Wednesday, September 5, 2012

Book Review: MONKEY MIND: A MEMOIR OF ANXIETY by Daniel Smith

Monkey Mind:  A Memoir of Anxiety by Daniel Smith
Simon & Schuster, July 3, 2012        ISBN 978-1-4391-7730-3 (Hardcover)

Mental illness is a serious, grave topic. Yet, if you are a person with a mental illness, it is a prerogative, a right, and a survival mechanism to find the humor in your condition. In Monkey Mind, Daniel Smith lays out, in painfully vivid yet highly hilarious detail, his experience as a person who has an anxiety disorder.  He tells the reader at the beginning of Chapter 2.,

“This is no recovery memoir, let me warn you now.”

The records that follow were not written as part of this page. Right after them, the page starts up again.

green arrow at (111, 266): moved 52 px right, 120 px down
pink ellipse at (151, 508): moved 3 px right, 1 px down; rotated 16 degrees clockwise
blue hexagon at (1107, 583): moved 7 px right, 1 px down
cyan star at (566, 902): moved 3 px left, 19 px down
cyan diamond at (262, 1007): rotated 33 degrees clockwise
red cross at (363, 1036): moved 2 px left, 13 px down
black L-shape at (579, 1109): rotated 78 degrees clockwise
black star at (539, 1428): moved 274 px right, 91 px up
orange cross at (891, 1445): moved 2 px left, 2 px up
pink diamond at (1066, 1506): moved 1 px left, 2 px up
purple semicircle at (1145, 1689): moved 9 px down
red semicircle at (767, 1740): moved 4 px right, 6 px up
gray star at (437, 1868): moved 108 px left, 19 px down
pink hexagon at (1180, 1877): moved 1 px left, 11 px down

Smith bravely and deftly explores his own life, and examines the genetic, psychological and environmental components of his anxiety disorder.  As far as the genetic factor, Smith merely has to look only as far as his mother Marilyn, who has panic disorder.  As defined by the National Institute of Mental Health (NIMH),  panic disorder is “an anxiety disorder and is characterized by unexpected and repeated episodes of intense fear accompanied by physical symptoms which are called panic attacks.   “Panic attacks are characterized by a fear of disaster or of losing control even when there is no real danger.”   In Smith’s words,

“…what do you do if your greatest fear is of being afraid?”

Without revealing the confluence of events which led Smith’s mother Marilyn to learn to live with and to accept her panic disorder,  I can say that she chose, of all professions, to become a therapist.  Was it a comfort for a boy with anxiety to have a mother who was a therapist?  Eh, not so much. 

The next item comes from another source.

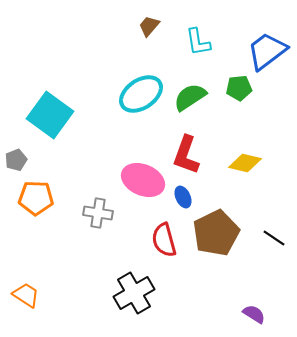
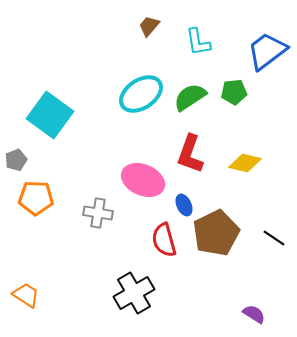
green pentagon: moved 5 px left, 4 px down
red L-shape: moved 4 px right, 1 px up
blue ellipse: moved 1 px right, 8 px down
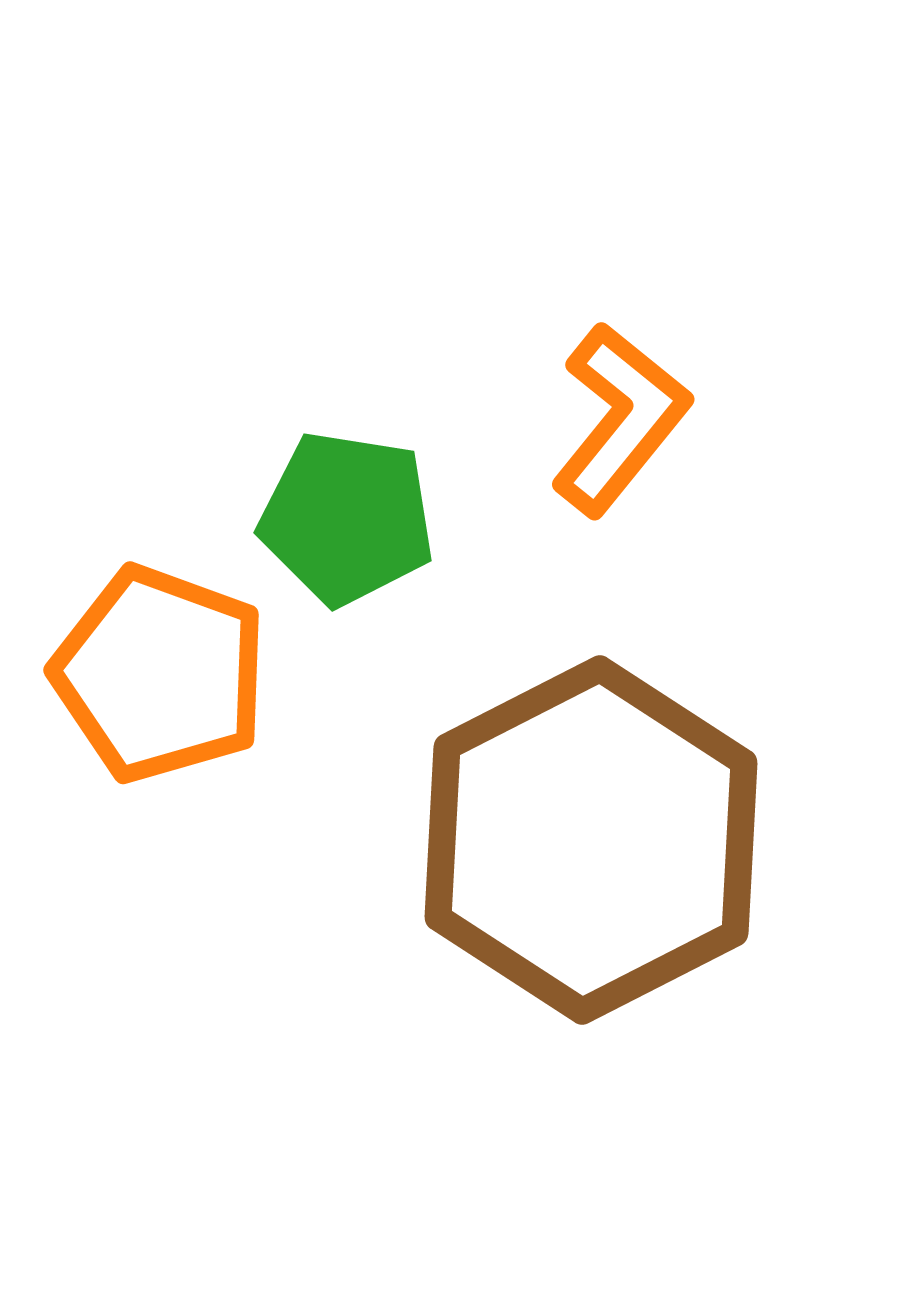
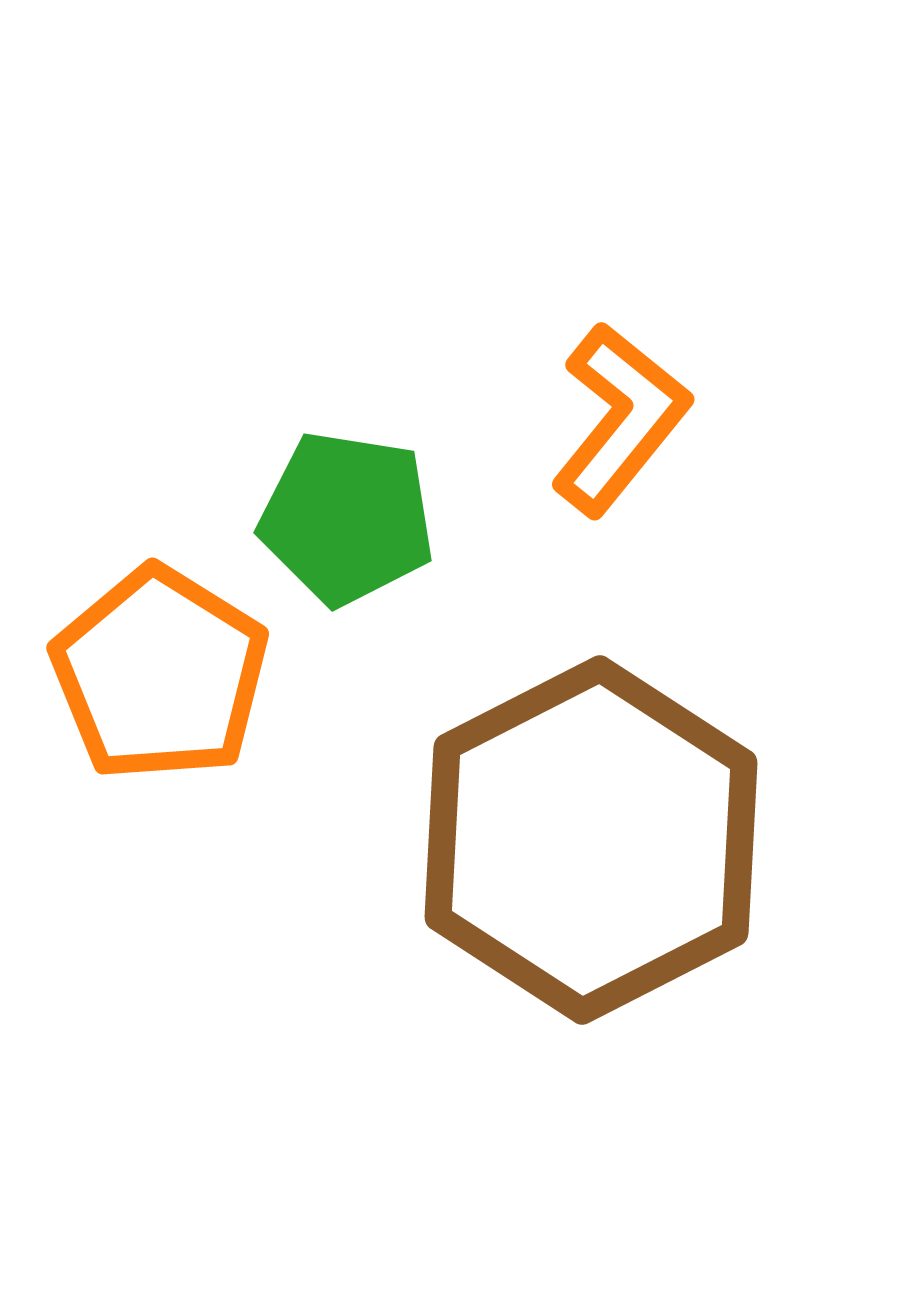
orange pentagon: rotated 12 degrees clockwise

Smith probes deep into his childhood to find “the” event to get to the origin of his anxiety.  Certainly there are, as he says, “clues,” but even knowing about these psychologically and environmentally impacting issues cannot  prevent his anxiety.  At 16, he loses his virginity in such a way as would traumatize any young person.  He spends the rest of high school in utter distress, and Marilyn and his father decide that Smith needs medication and therapy.  These are like a small gauze pad on a gunshot wound to the abdomen.  Anxiety is like the monster in any horror film which keeps rising from the dead, no matter how many ways and times you kill it. 

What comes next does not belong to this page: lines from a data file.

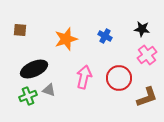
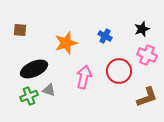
black star: rotated 28 degrees counterclockwise
orange star: moved 4 px down
pink cross: rotated 30 degrees counterclockwise
red circle: moved 7 px up
green cross: moved 1 px right
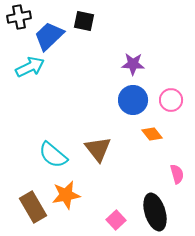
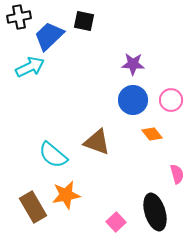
brown triangle: moved 1 px left, 7 px up; rotated 32 degrees counterclockwise
pink square: moved 2 px down
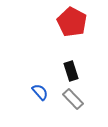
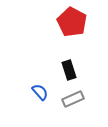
black rectangle: moved 2 px left, 1 px up
gray rectangle: rotated 70 degrees counterclockwise
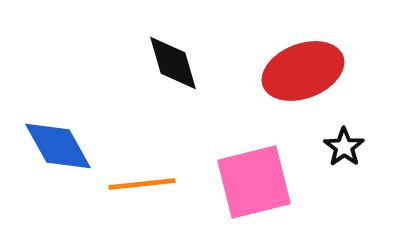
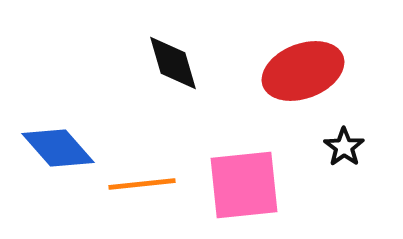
blue diamond: moved 2 px down; rotated 12 degrees counterclockwise
pink square: moved 10 px left, 3 px down; rotated 8 degrees clockwise
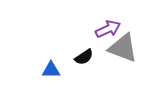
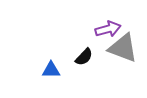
purple arrow: rotated 10 degrees clockwise
black semicircle: rotated 12 degrees counterclockwise
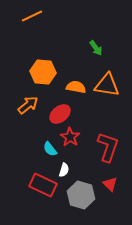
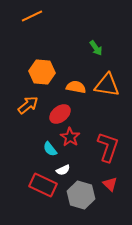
orange hexagon: moved 1 px left
white semicircle: moved 1 px left; rotated 48 degrees clockwise
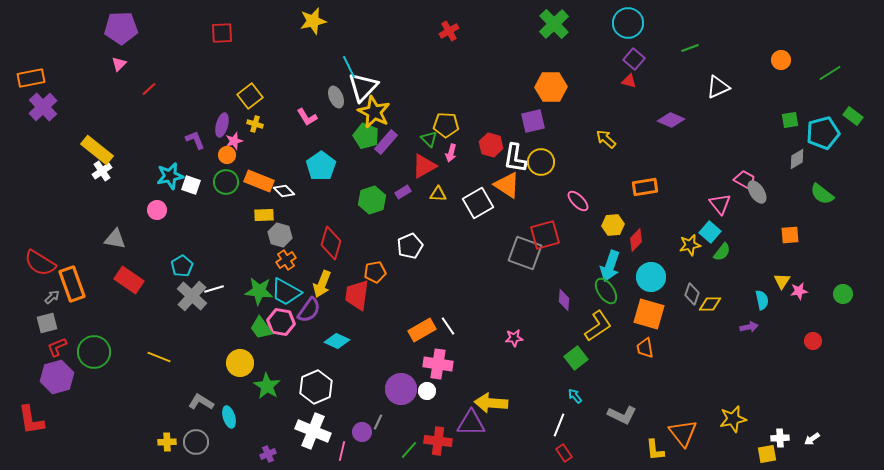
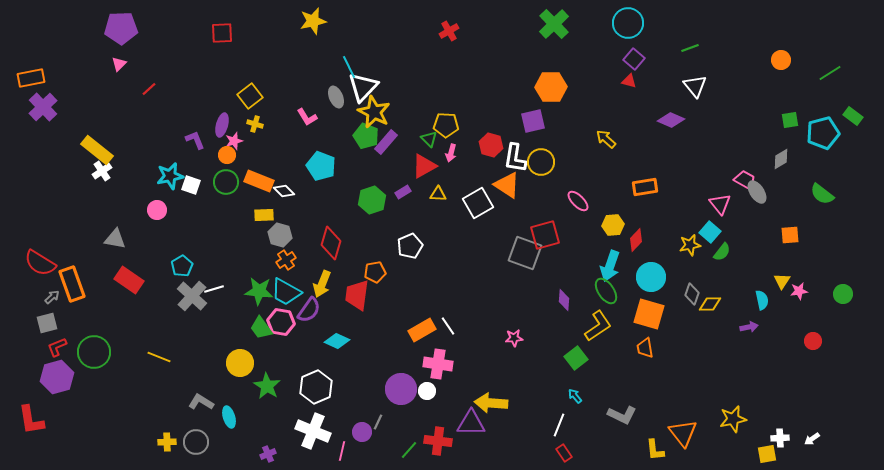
white triangle at (718, 87): moved 23 px left, 1 px up; rotated 45 degrees counterclockwise
gray diamond at (797, 159): moved 16 px left
cyan pentagon at (321, 166): rotated 16 degrees counterclockwise
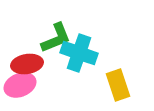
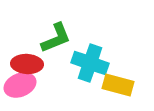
cyan cross: moved 11 px right, 10 px down
red ellipse: rotated 12 degrees clockwise
yellow rectangle: rotated 56 degrees counterclockwise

Smith’s memoir continues through his college years, and his first job as a “fact-checker at a major American magazine.”    These second and third “Episodes” of Smith’s book are equally fascinating and riveting because Daniel Smith, truly, is a brilliant writer.  He cites Søren Kierkegaard, who wrote The Concept of Anxiety in 1844); Franz Kafka, who had a deep-seated fear of appearing physically and mentally repulsive, i.e. social anxiety);  and Philip Roth, who, like Smith, uses his middle-class secular Jewish upbringing as a well for self-loathing and irreverent humor.

Anxiety is not usually a funny subject, but I guffawed and laughed and giggled all the way through Monkey Mind.  Smith seamlessly intertwines serious and  incredible critical analysis of his own anxiety disorder, and anxiety in general, with side-splitting humor.  Smith has great intelligence, great heart, and, although I don’t wish to worry him, a great future ahead of him as a book writer.